El secreto del éxito
Las precursoras de proyecto Mochi explicaron que la aceptación de esta cadena solidaria reside en que la donación es personalizada. Es decir, a quienes participan comunicándose por Facebook o Whatsapp se les asigna a un chico de cualquier departamento de la provincia para ayudarlo con los útiles y si están interesados, durante el año, con lo que necesiten para desarrollar sus estudios.

"Lo primero que hicimos fue convocar a los colegios y jardines de infantes que estuvieran en una situación económica vulnerable para armar una base de datos. Cuando la gente nos llama queriendo donar les damos nombre del niño, grado, escuela y lugar. Entonces eso les permite armar la mochila como si fuera para un niño de su familia", describió Adriana.

"La tercera etapa es la recolección. Tenemos distintos lugares de la provincia. La gente entrega las mochilas, las juntamos, las clasificamos y llamamos a los directivos para decirles que están las donaciones. Las mochilas llevan el nombre y el grado.
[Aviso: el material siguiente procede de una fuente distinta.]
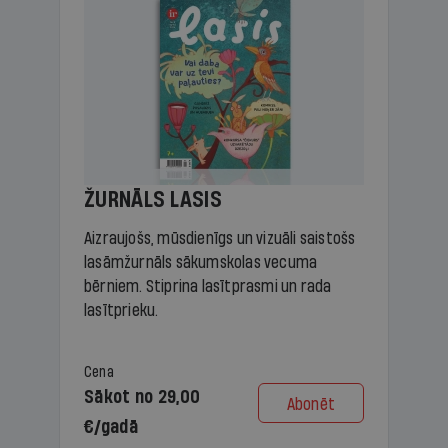
ŽURNĀLS LASIS
Aizraujošs, mūsdienīgs un vizuāli saistošs
lasāmžurnāls sākumskolas vecuma
bērniem. Stiprina lasītprasmi un rada
lasītprieku.
Cena
Sākot no 29,00
Abonēt
€/gadā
Esto permite que la gente que quiera, pueda estar en contacto con ese niño y conocer sus necesidades", precisó.

Hasta ahora hay un listado de 3.000 niños que están esperando su mochila. Las inscripciones comenzaron el lunes pasado y sólo durante la primera jornada se comprometieron 600 personas. En promedio se suman no menos de 300 padrinos por día por lo que es probable que se abra la base de datos para ampliar la cantidad de niños que reciban colaboración.

Quienes quieran donar una mochila tendrán que tener en cuenta listados de útiles propuestos por grado o ciclo. Esa información se les será brindada desde la web o por teléfono. Hay tiempo hasta el 10 de febrero para inscribirse. A partir del 11 de febrero se abrirá la recepción con puntos en todo Mendoza para que la gente elija el que le quede más cerca.

Resultados inesperados
Durante la recepción de mochilas de 2017 quedaron en el recuerdo de quienes participaron cientos de anécdotas: niños chiquitos que ofrecieron sus ahorros para colaborar o grupos de amigos que se juntaron para hacer cinco o diez mochilas, son algunas de los hechos que ejemplifican el inmenso engranaje solidario que se echó a andar después del lanzamiento de la propuesta.

Pero eso no fue todo, ya que tras un análisis de los resultados, pudo descubrirse que en las escuelas rurales los chicos comenzaron antes las clases en oposición a lo que ocurre tradicionalmente."Lo que más nos llamó la atención es que en las zonas agrícolas iniciaron al mismo tiempo que todos. Esos niños antes no iban, esperando a que sus papás cobraran la cosecha", detalló Adriana.